To See How Tired
Tuesday. Although there were clear patches of moonlit sky last night, making me think we might have clearer if not clear skies this morning, it's overcast and looking a little grim. Still, the mood is good, breakfast and the papers have been consumed and I'm thinking of doing this and that with reasonably good intentions. If not a walk later, then something else. So good. We can leave out the hup! hup! hups! They'll be back soon enough, probably tomorrow.
They're saying this is one of the colder, more rainy Mays the Bay Area has seen. Evidently the Jet Stream hasn't shifted northward, as it usually does, and we're getting what I assume is the Pacific Northwest's weather. OK. Sounds rational. Worldwide this has been the warmest first four months in the 130 years NASA has been keeping records, something many were thinking might happen with an El Niño in place. The sun itself is at some kind of solar minimum so one wonders if these warming predictions, bad enough in and of themselves, aren't occurring at a faster rate than anyone has been predicting. Off by a factor of two? Three? Bad things do happen. Fire and ice, either they say will suffice, when you're doing disasters.
But these thoughts, this gloom and doom chatter, are not what I'm up for this morning (Hup! Hup! Already?) If I'm going to obsess over immanent dangers, at my age anyway, better to focus on, say, earthquakes. No one disputes we've got a big one coming, no oil companies are paying people to say the scientists are fibbing. Still, preparing for an earthquake would mean moving one or two of my bookcases in the bedroom (so they don't fall on top of me as I'm sleeping), acquiring a hand cranked flashlight/radio to keep by the bed and keeping the camera batteries charged so they're ready (to photograph the destruction). None of which I'm going to do, of course, noting all the other useful and fulfilling tasks I've successfully avoided. Clever, those little hand cranked radios though.
Later. A bus downtown and then a walk back, meandering a bit, taking a longer way home, but slowly, stopping for coffee at the City Center, taking a couple of pictures, and then again just off Grand near the Christ the Light church at another Peet's. Lot's of Peet's in Oakland.
I did shoot one or two pictures along the way. Another photograph of the stump beside the sidewalk along Euclid near Grand. I kind of like that damned thing, makes me want to blow it up really big and see what it looks like when it's the size of a wall. I won't, of course, not today anyway. A photograph or two at the City Center drinking coffee, watching the people pass. I just watch, don't spend a lot of time spinning stories, making judgements. Judgements tell you more about yourself than they do about strangers. Still interesting to watch for a while before moving on. A photographer's habit.
This guy was really hobbling. I took the picture by placing the camera on the table pointed in his direction and tripped the shutter as I took what appeared to be an innocent sip of coffee. Why I just didn't just put the camera to my eye, point it and shoot I'm not sure. This isn't something I've done all that much in the past. He wasn't looking at me, he wasn't likely to look up. And did I mention he was hobbling? The cane beside his leg? I could have outrun him blindfolded, hopping on one leg in a gunny sack. Lack of courage on my part, a photograph that at other times I'd have just raised the camera and shot?

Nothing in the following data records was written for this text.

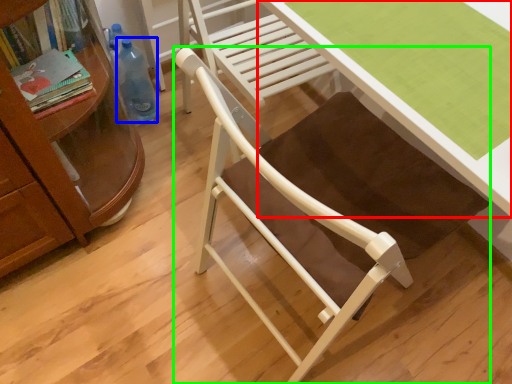 Question: Based on their relative distances, which object is nearer to desk (highlighted by a red box)? Choose from bottle (highlighted by a blue box) and chair (highlighted by a green box).

Choices:
 (A) bottle
 (B) chair

Answer: (B) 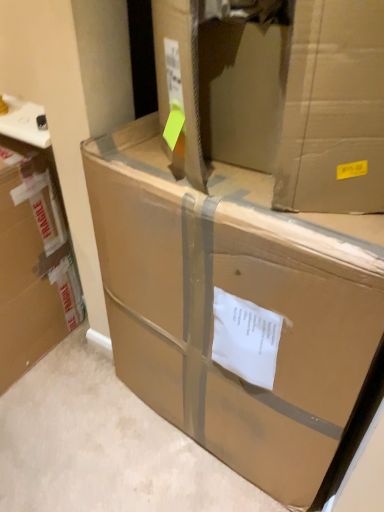 Question: From a real-world perspective, relative to brown cardboard box at center, which ranks as the 1th box in right-to-left order, is brown cardboard box at left, positioned as the second box in right-to-left order, vertically above or below?

Choices:
 (A) above
 (B) below

Answer: (B)

Question: Looking at their shapes, would you say brown cardboard box at left, positioned as the second box in right-to-left order, is wider or thinner than brown cardboard box at center, which is the 2th box from left to right?

Choices:
 (A) thin
 (B) wide

Answer: (A)

Question: Is brown cardboard box at left, positioned as the second box in right-to-left order, inside or outside of brown cardboard box at center, which is the 2th box from left to right?

Choices:
 (A) inside
 (B) outside

Answer: (B)

Question: From a real-world perspective, is brown cardboard box at center, which is the 2th box from left to right, positioned above or below brown cardboard box at left, which is the first box from left to right?

Choices:
 (A) above
 (B) below

Answer: (A)

Question: Is brown cardboard box at center, which is the 2th box from left to right, inside or outside of brown cardboard box at left, positioned as the second box in right-to-left order?

Choices:
 (A) inside
 (B) outside

Answer: (B)

Question: Is brown cardboard box at center, which ranks as the 1th box in right-to-left order, to the left or to the right of brown cardboard box at left, positioned as the second box in right-to-left order, in the image?

Choices:
 (A) right
 (B) left

Answer: (A)

Question: Does point (203, 250) appear closer or farther from the camera than point (46, 178)?

Choices:
 (A) closer
 (B) farther

Answer: (A) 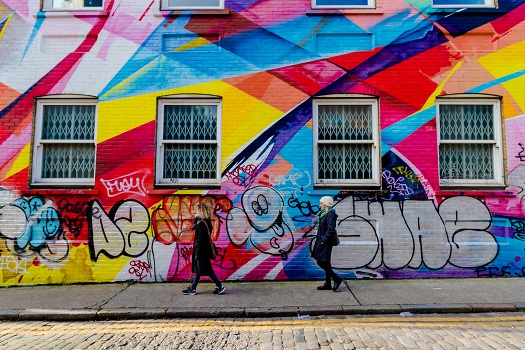 The width and height of the screenshot is (525, 350). Find the location of `top window pane`. top window pane is located at coordinates (74, 118), (192, 115), (332, 125), (462, 121). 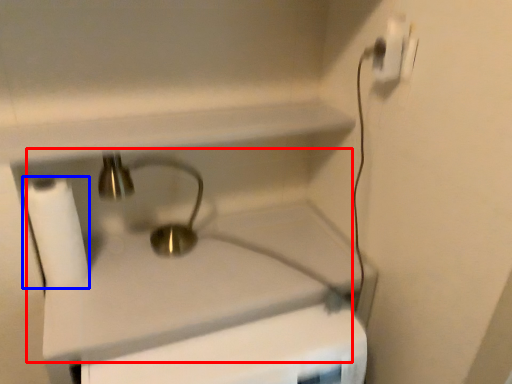 Question: Among these objects, which one is farthest to the camera, sink (highlighted by a red box) or toilet paper (highlighted by a blue box)?

Choices:
 (A) sink
 (B) toilet paper

Answer: (B) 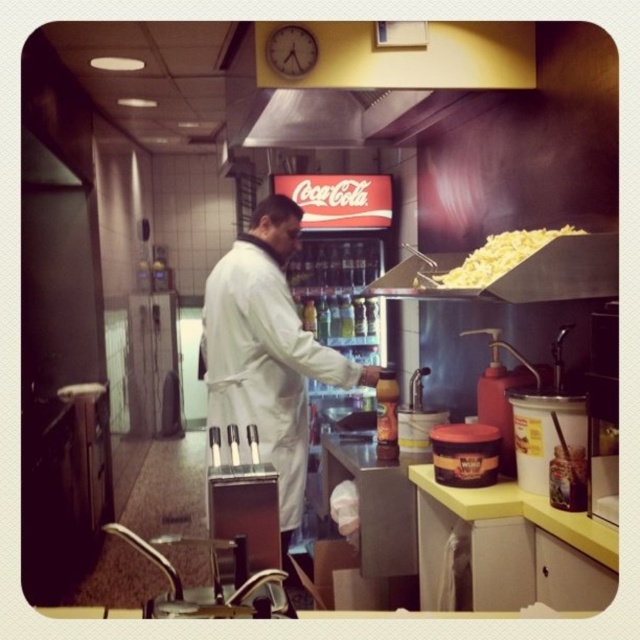 You are a customer looking at the counter in the fast food kitchen. You see the white matte coat at center and the yellow crumbly cheese at upper right. Which object is positioned higher up on the counter?

The yellow crumbly cheese at upper right is positioned higher up on the counter than the white matte coat at center.

You are a customer in the fast food restaurant and you see the white matte coat at center at point (268, 353). Can you tell me the exact coordinates of the white matte coat at center?

The white matte coat at center is located at point (268, 353). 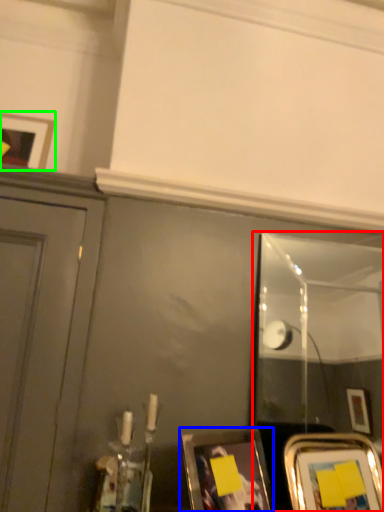 Question: Which object is positioned closest to mirror (highlighted by a red box)? Select from picture frame (highlighted by a blue box) and picture frame (highlighted by a green box).

Choices:
 (A) picture frame
 (B) picture frame

Answer: (A)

A sign on a fence along Grand. Not something that will ever see the inside of the San Francisco Museum of Modern Art, my photograph, but it caught my eye enough to take it and run it through Photoshop. “Best to follow your eye”, he repeats confidently (hup! hup!). Don't ask, just shoot. They're cheap, these pictures. He said.
This photograph to note the web address so I could take a look at it when I got home. This is a recently opened tattoo shop on Grand, not that far from my apartment, and I was curious as to what it was. I guess you can make a living doing tattoos in this new tattoo day and age, even in a middle class neighborhood filled with restaurants, apartment houses, smaller office buildings and, I guess, customers. What I've been noticing now for a while made it seem more than a tattoo parlor and I've been curious.
His bio is a bit florid, but I admit his background is interesting, an actual artist making a living out of an Oakland store front. Attempting a living. Lots of small restaurants, boutique shops and one assumes tattoo parlors going out of business on any given day these days in Oakland. Still though, an interesting development.
I take it from reading you're tired after your walk?
I'm not looking forward to re-reading this tomorrow to see how tired.